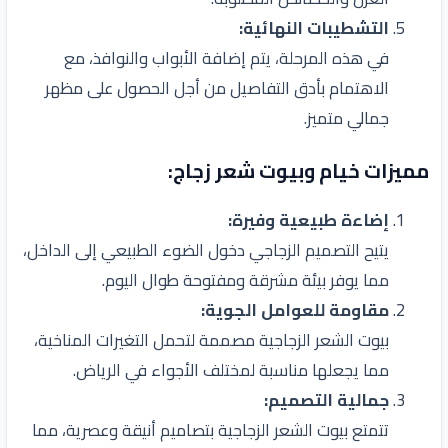
التشطيبات النهائية:
في هذه المرحلة، يتم إضافة الأبواب والنوافذ، مع
الاهتمام بأدق التفاصيل من أجل الحصول على مظهر
جمالي متميز.
مميزات خيام وبيوت شعر زجاج:
إضاءة طبيعية وفيرة:
يتيح التصميم الزجاجي دخول الضوء الطبيعي إلى الداخل،
مما يوفر بيئة مشرقة ومفتوحة طوال اليوم.
مقاومة للعوامل الجوية:
بيوت الشعر الزجاجية مصممة لتحمل التغيرات المناخية،
مما يجعلها مناسبة لمختلف الأجواء في الرياض.
جمالية التصميم:
تتمتع بيوت الشعر الزجاجية بتصاميم أنيقة وعصرية، مما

++++++++++++++++++++

Exercise directions. Your task is to restate, word for word, each line from the one that includes "يتيح التصميم الزجاجي" to the end of the records, with both ends included and nothing else.

Final answer.
يتيح التصميم الزجاجي دخول الضوء الطبيعي إلى الداخل،
مما يوفر بيئة مشرقة ومفتوحة طوال اليوم.
مقاومة للعوامل الجوية:
بيوت الشعر الزجاجية مصممة لتحمل التغيرات المناخية،
مما يجعلها مناسبة لمختلف الأجواء في الرياض.
جمالية التصميم:
تتمتع بيوت الشعر الزجاجية بتصاميم أنيقة وعصرية، مما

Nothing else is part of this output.